Nicholas Jones is the New Zealand Herald’s education reporter.

Teacher: Key a 'good kid'

Prime Minister names 1977 economics tutor as inspiration in education promotion.

Rob Hughes, who still teaches economics at Burnside High, Christchurch, has been named by Prime Minister John Key as his most influential teacher. Photo / Martin Hunter
Rob Hughes, who still teaches economics at Burnside High, Christchurch, has been named by Prime Minister John Key as his most influential teacher. Photo / Martin Hunter

Rob Hughes has taught several thousand students during his decades as a schoolteacher, but he remembers the hard-working boy who has gone on to become Prime Minister.

"He was a good kid, and he certainly took an interest in economics and government policy and that sort of thing," said Mr Hughes, who taught John Key economics at Burnside High School.

"I've sort of kept a wee bit in touch with him over the past few years, he has been back to Burnside and I was visiting Parliament and he came and found me there."

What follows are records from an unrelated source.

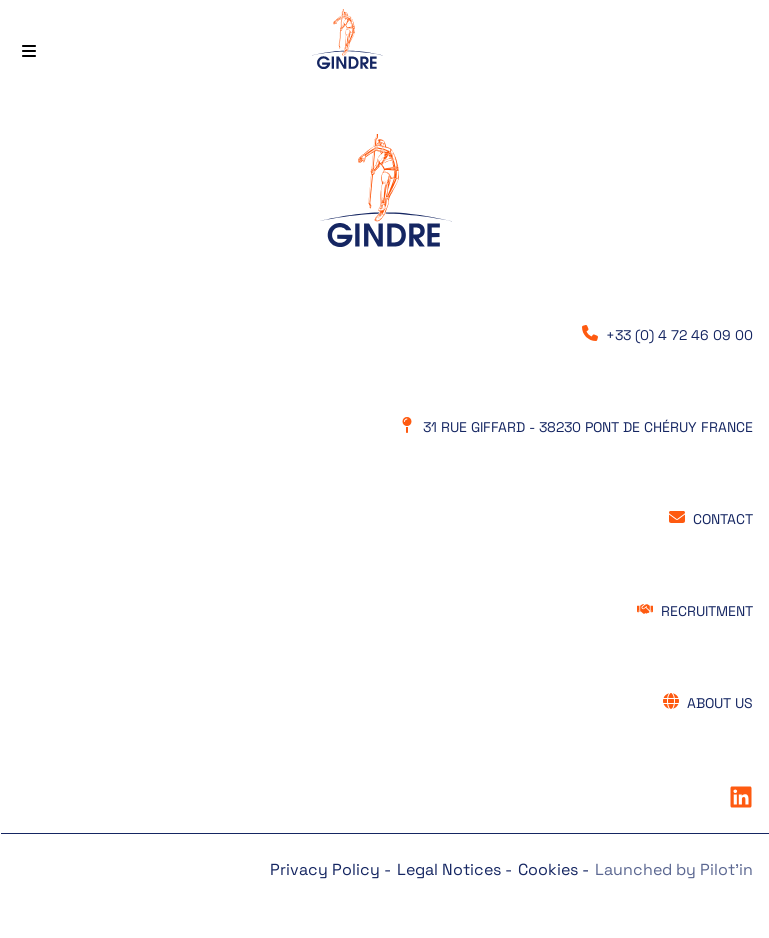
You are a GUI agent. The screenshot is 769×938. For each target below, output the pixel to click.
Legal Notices (451, 869)
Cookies (550, 869)
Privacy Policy (327, 869)
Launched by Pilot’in (674, 869)
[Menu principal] (29, 43)
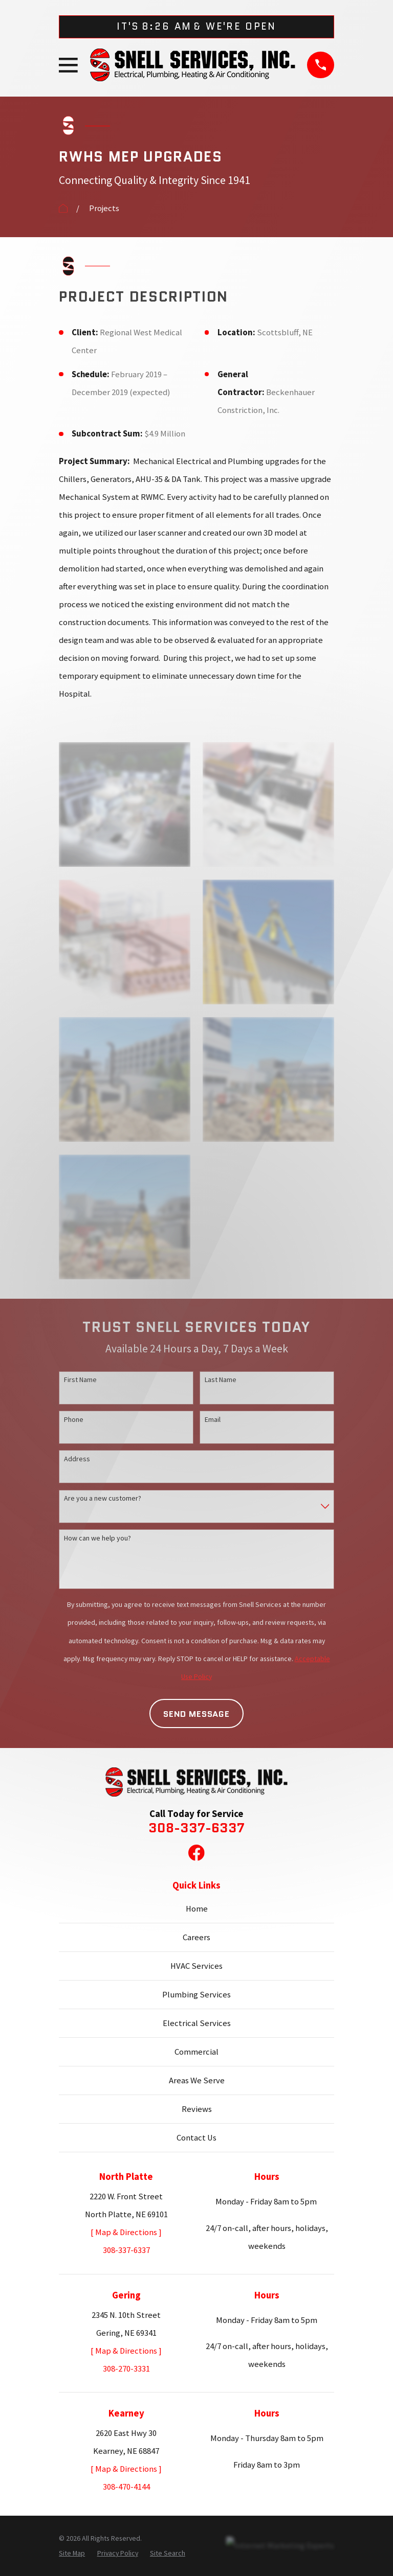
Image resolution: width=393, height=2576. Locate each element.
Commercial (196, 2051)
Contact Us (196, 2137)
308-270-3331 (126, 2368)
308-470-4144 (126, 2486)
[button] (124, 804)
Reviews (197, 2109)
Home (197, 1908)
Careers (196, 1937)
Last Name (220, 1379)
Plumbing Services (196, 1994)
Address (77, 1458)
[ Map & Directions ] (126, 2232)
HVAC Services (196, 1966)
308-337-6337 (196, 1828)
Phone (73, 1419)
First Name (80, 1379)
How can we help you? (97, 1538)
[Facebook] (196, 1853)
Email (213, 1419)
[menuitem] (72, 2553)
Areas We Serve (197, 2080)
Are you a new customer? (102, 1498)
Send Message (196, 1714)
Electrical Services (197, 2023)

Mr Hughes, who is still teaching at Burnside, has been fielding media calls after being nominated by Mr Key as a teacher who particularly inspired him.

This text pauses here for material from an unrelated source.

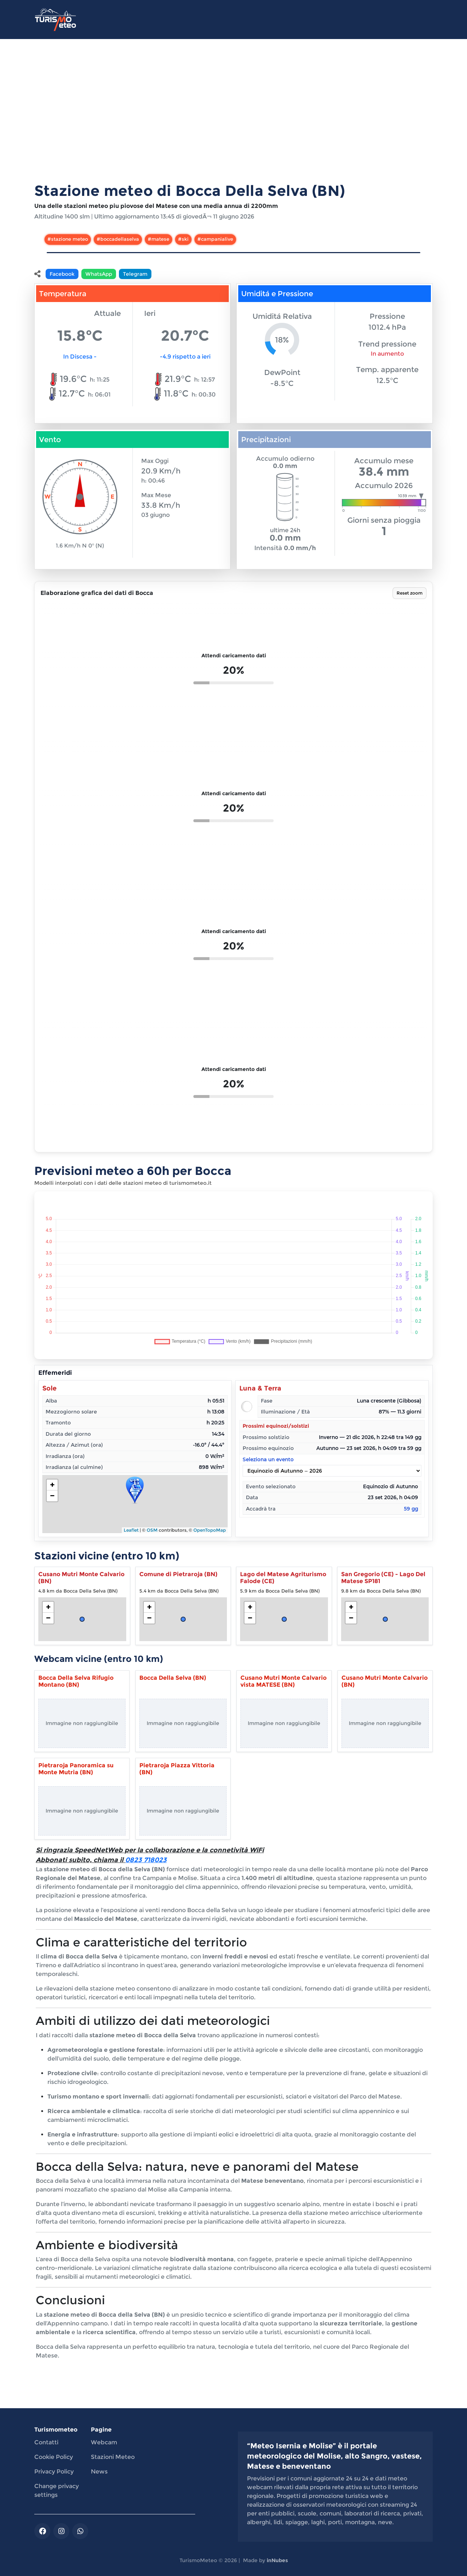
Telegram (135, 274)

The Prime Minister wrote a postcard to his former teacher as part of a campaign which invites Kiwis to share their stories of a teacher who affected their life.

The "InspiredbyU" project, launched yesterday by Education Minister Hekia Parata - who wrote about her old Ngata Memorial College teacher Patricia Fitzpatrick - lets Kiwis use virtual postcards to pay tribute to former teachers.

Mr Key's postcard reads: "Dear Rob, I was inspired by you because you had a love, passion, and great knowledge of economics. You added to my desire to make a difference to New Zealand."

Mr Hughes believed he taught his famous pupil about 1977, a short time after he had himself left university. Apart from a year away here and there, he had been at Burnside ever since. "I've taught three or four thousand students through the school, and I think it was about my first year of teaching, and I only taught him for one year, where quite often I'd teach students for two, three and four years.

"I know exactly where he sat, I sort of remember his interest ... It's not saying that I picked him necessarily as going places, but he certainly did."

John Key was a good student, Mr Hughes recalled. Subject matter was closely linked to the politics of the day, with Mr Key's future party often in the cross-hairs. "Economics was great to teach in those days, because all of Muldoon's controls were still there, and we were sort of free-market evangelistic ... it was a great time to be able to criticise the Government and prove they were wrong."

"InspiredbyU" is part of the next month's Festivals of Education.

People can contribute their inspiring teacher story at www.inspiredbyU.org.nz.

Stand-out teachers

* Kiwis encouraged to write tributes to favourite teachers in new programme supported by the Ministry of Education.

* Prime Minister John Key has sent a message to his former economics teacher, who is still teaching at Burnside High School in Christchurch.